*Exercise objective*. From the listing below, copy only the lines from the line that contains "[Search...] (591, 28)" to the line that contains "[Increment] (806, 440)", counting those two lines as part of the copy.

*Records to process*.
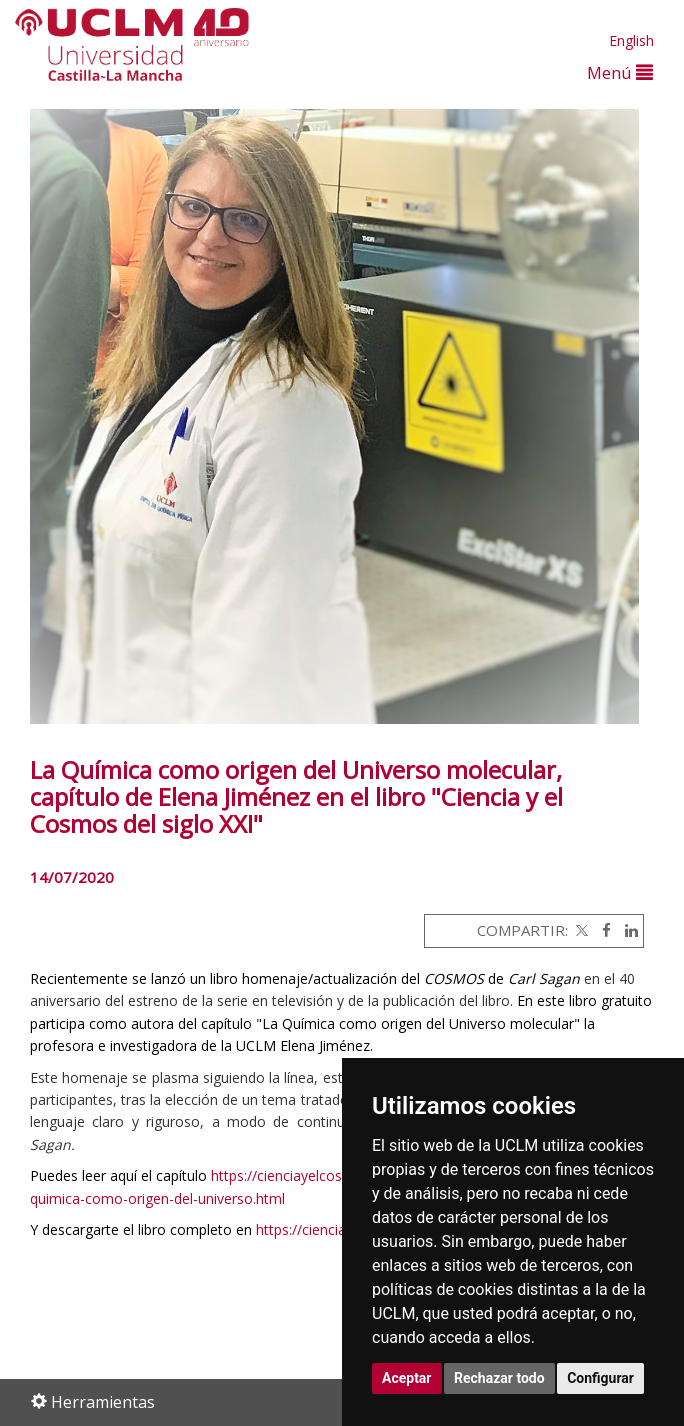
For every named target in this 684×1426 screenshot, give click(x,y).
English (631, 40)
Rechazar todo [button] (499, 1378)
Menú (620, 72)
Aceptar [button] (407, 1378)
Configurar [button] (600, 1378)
* * *
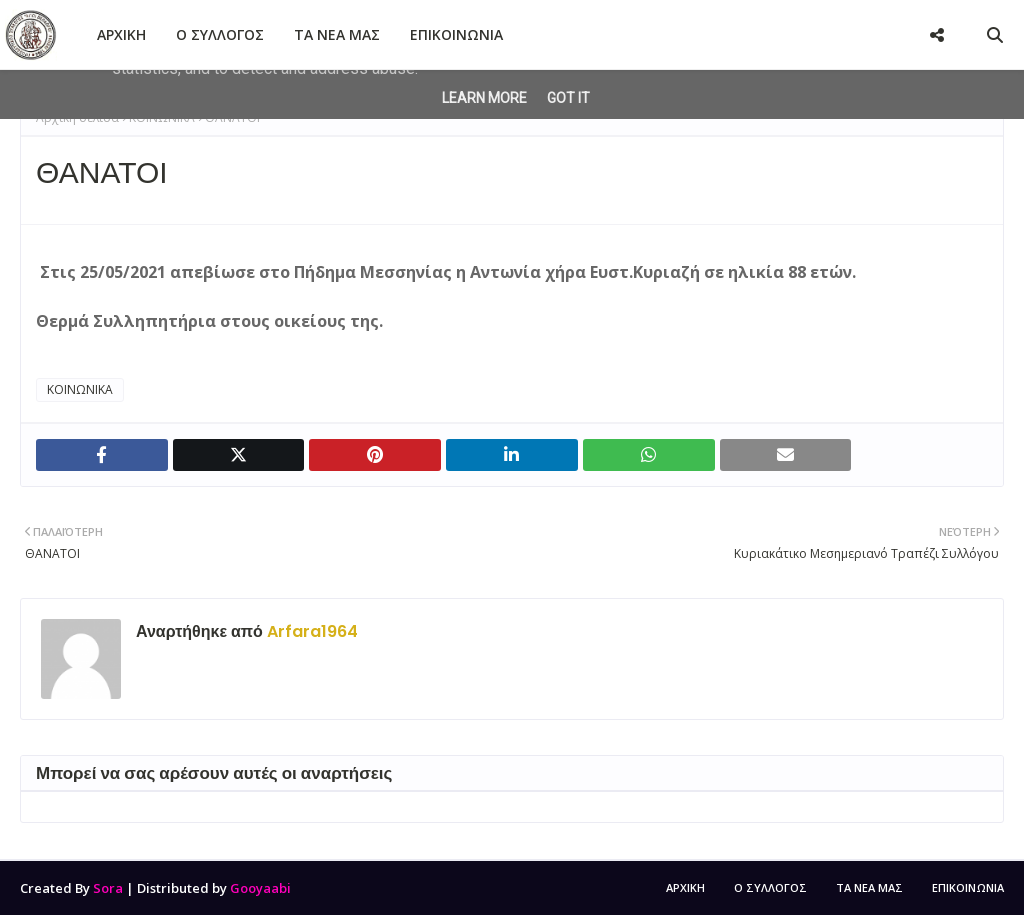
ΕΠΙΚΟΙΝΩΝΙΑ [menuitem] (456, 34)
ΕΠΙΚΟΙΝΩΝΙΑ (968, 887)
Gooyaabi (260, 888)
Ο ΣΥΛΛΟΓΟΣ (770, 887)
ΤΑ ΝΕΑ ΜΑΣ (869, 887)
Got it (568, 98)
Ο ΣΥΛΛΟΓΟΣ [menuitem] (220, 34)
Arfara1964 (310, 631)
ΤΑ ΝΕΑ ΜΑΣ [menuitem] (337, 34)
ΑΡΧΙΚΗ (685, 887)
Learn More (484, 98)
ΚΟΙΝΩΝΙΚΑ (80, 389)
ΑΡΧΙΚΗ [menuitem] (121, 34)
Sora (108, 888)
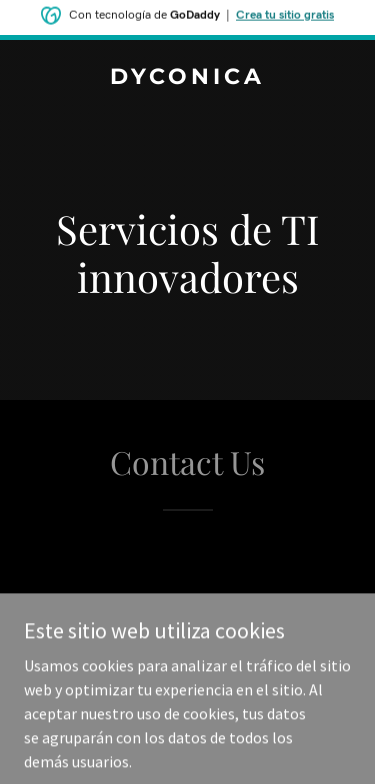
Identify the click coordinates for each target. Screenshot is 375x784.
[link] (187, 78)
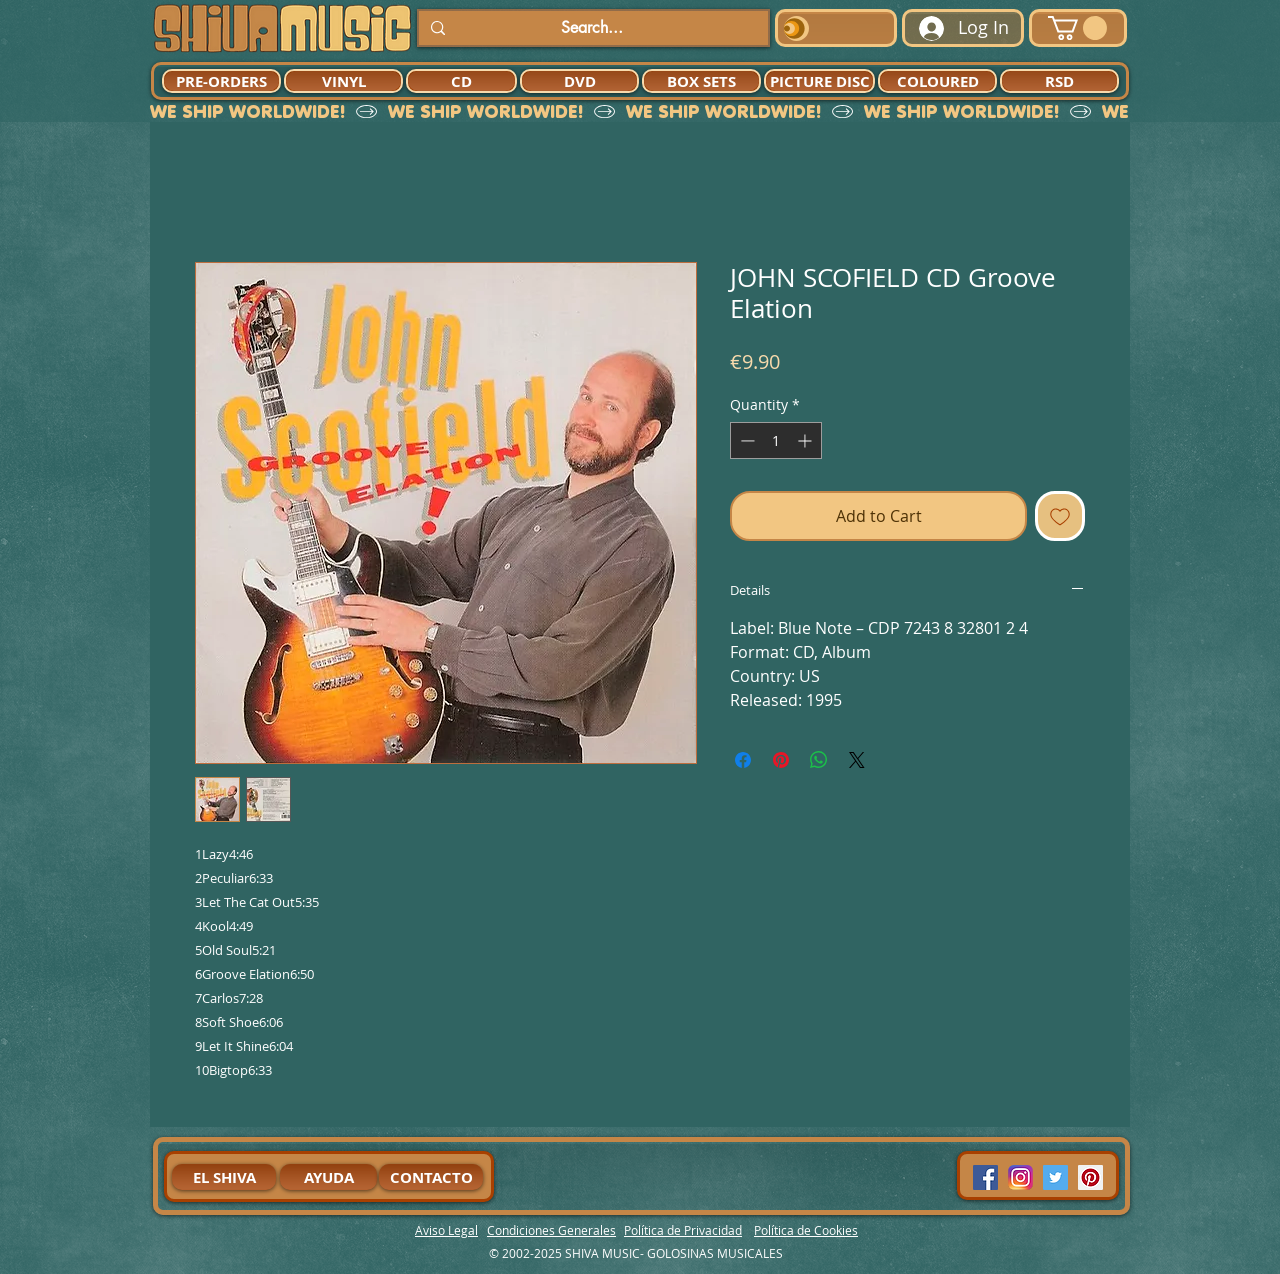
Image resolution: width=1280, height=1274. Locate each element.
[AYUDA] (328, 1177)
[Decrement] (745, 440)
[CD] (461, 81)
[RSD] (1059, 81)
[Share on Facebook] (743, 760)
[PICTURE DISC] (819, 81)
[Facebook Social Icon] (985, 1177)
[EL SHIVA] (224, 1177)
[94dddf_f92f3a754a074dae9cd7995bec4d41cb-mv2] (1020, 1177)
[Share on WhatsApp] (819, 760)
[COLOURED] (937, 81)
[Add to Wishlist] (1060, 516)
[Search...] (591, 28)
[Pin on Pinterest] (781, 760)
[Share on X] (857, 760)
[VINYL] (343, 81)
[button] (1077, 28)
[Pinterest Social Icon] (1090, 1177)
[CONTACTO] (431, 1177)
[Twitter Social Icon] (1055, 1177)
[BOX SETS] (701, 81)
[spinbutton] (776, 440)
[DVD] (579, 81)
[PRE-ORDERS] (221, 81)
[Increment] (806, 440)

*Solution to the problem*.
[Search...] (591, 28)
[Pin on Pinterest] (781, 760)
[Share on X] (857, 760)
[VINYL] (343, 81)
[button] (1077, 28)
[Pinterest Social Icon] (1090, 1177)
[CONTACTO] (431, 1177)
[Twitter Social Icon] (1055, 1177)
[BOX SETS] (701, 81)
[spinbutton] (776, 440)
[DVD] (579, 81)
[PRE-ORDERS] (221, 81)
[Increment] (806, 440)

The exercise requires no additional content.